Strong willed mommies can use their strength of will effectively if they redirect it. Rather than being so tenacious about curriculum and objectives (and then how to “get your kids to do x, y and z”), give that same level of passionate commitment to understanding how your children experience their home life and studies. When they show distress or boredom or apathy, get interested. If you’ve got tears, you’re done. There’s nothing more to discuss or do that day. It’s gone too far. Regroup later and talk about what your child was feeling/thinking. Focus on your child’s internal experience, not on objectives. Here are some conversation starters.
- I’ve noticed that you used to get up early and finish your math pages before breakfast. Lately you still aren’t done by noon. What happened, do you think? How can I help you?
- Are you in pain?
- Are you bored?
- Are you nervous about failing?
- Tell me how it is for you.
- I’m your mother and I’m responsible for your education, but you matter to me even more. How can we ensure that we stay connected to each other while you also learn what you’re supposed to?

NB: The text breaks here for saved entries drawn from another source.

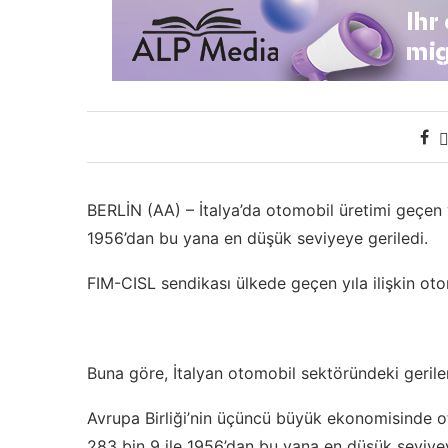
BERLİN (AA) – İtalya’da otomobil üretimi geçen 
1956’dan bu yana en düşük seviyeye geriledi.
FIM-CISL sendikası ülkede geçen yıla ilişkin oto
Buna göre, İtalyan otomobil sektöründeki gerile
Avrupa Birliği’nin üçüncü büyük ekonomisinde o
283 bin 9 ile 1956’dan bu yana en düşük seviyey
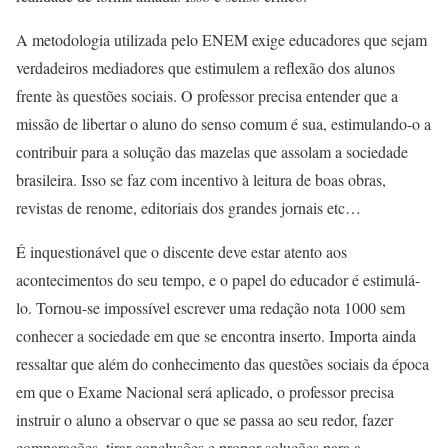
A metodologia utilizada pelo ENEM exige educadores que sejam
verdadeiros mediadores que estimulem a reflexão dos alunos
frente às questões sociais. O professor precisa entender que a
missão de libertar o aluno do senso comum é sua, estimulando-o a
contribuir para a solução das mazelas que assolam a sociedade
brasileira. Isso se faz com incentivo à leitura de boas obras,
revistas de renome, editoriais dos grandes jornais etc…
É inquestionável que o discente deve estar atento aos
acontecimentos do seu tempo, e o papel do educador é estimulá-
lo. Tornou-se impossível escrever uma redação nota 1000 sem
conhecer a sociedade em que se encontra inserto. Importa ainda
ressaltar que além do conhecimento das questões sociais da época
em que o Exame Nacional será aplicado, o professor precisa
instruir o aluno a observar o que se passa ao seu redor, fazer
comparações, tirar conclusões e propor soluções para a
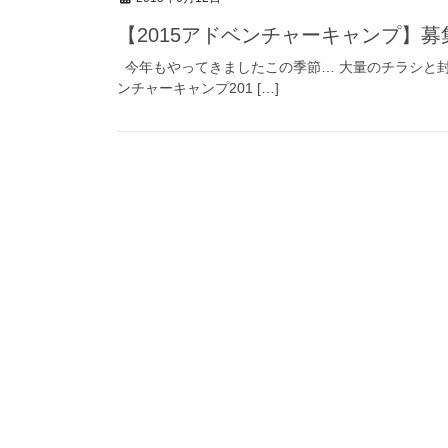
【2015アドベンチャーキャンプ】
今年もやってきましたこの季節… 大量のチラシ
ンチャーキャンプ201 […]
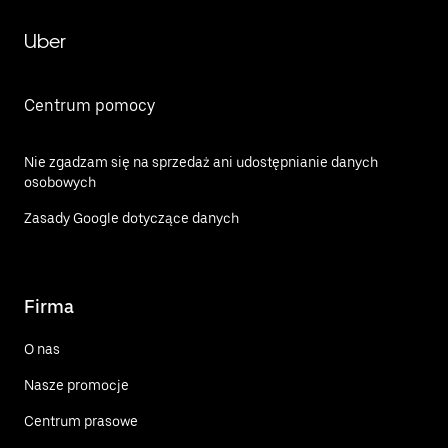
Uber
Centrum pomocy
Nie zgadzam się na sprzedaż ani udostępnianie danych
osobowych
Zasady Google dotyczące danych
Firma
O nas
Nasze promocje
Centrum prasowe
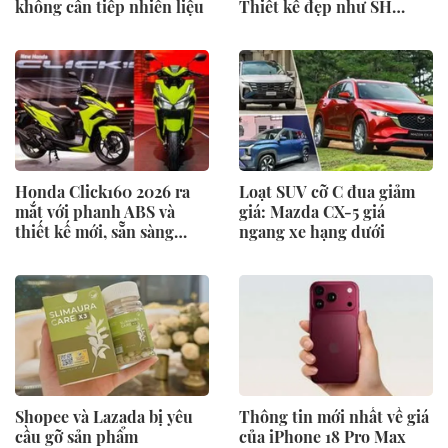
không cần tiếp nhiên liệu
Thiết kế đẹp như SH
Mode, giá chỉ 34 triệu
đồng
Honda Click160 2026 ra
Loạt SUV cỡ C đua giảm
mắt với phanh ABS và
giá: Mazda CX-5 giá
thiết kế mới, sẵn sàng
ngang xe hạng dưới
thách thức Honda Air
Blade và Yamaha NVX
Shopee và Lazada bị yêu
Thông tin mới nhất về giá
cầu gỡ sản phẩm
của iPhone 18 Pro Max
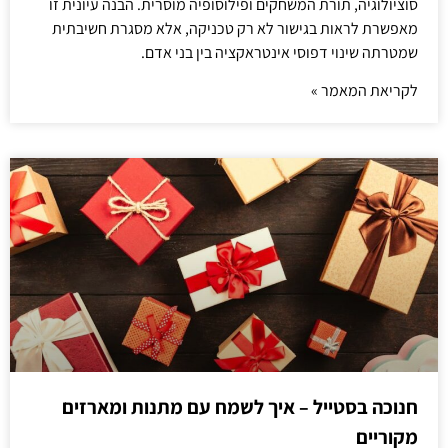
סוציולוגיה, תורת המשחקים ופילוסופיה מוסרית. הבנה עיונית זו
מאפשרת לראות בגישור לא רק טכניקה, אלא מסגרת חשיבתית
שמטרתה שינוי דפוסי אינטראקציה בין בני אדם.
לקריאת המאמר »
חנוכה בסטייל – איך לשמח עם מתנות ומארזים
מקוריים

- What one thing could I do for you today that would relieve this build-up of pressure?
- If you could change one thing about _________ (math, writing, that report, your text book, this co-op class…), what would it be?
- What is worrying you today?
- If you could learn anything you want (money were no problem, time was free), what would it be and why?
- I’m sorry for pushing so hard.
- I’m sorry for not hearing you sooner.
- I’m sorry you got frustrated to the point of tears. Have a brownie. (Or, go jump on the trampoline; take a walk; watch a movie.)
- Do we need to hire a tutor?
- Do we need to take a break from (math, writing, reading practice, tuba, dance)? How long sounds good to you?
- Can we work out a deal here? (I need _______ from you, what do you need from me?)
- Want to get a Coke? Let’s talk.
- I love you. You matter to me. When you’re ready, please feel free to tell me what’s happening inside you (you can write it or we can go out for an ice cream). I promise to listen and not try to get you to change how you feel.
Having a strong vision for how to teach and what to cover is a strength worth cultivating. Holding it in an open hand when dealing with children who don’t have your vision, who are practical (not abstract), who feel different pressures than you feel is essential to preserving the relationship. Close relationships foster learning. Happiness is the context for achievement. Joy is the best teacher.
Reach out to the frustrated child today and see how it goes. Don’t solve problems. Try to simply describe them in detail and be aware of how your child sees the world.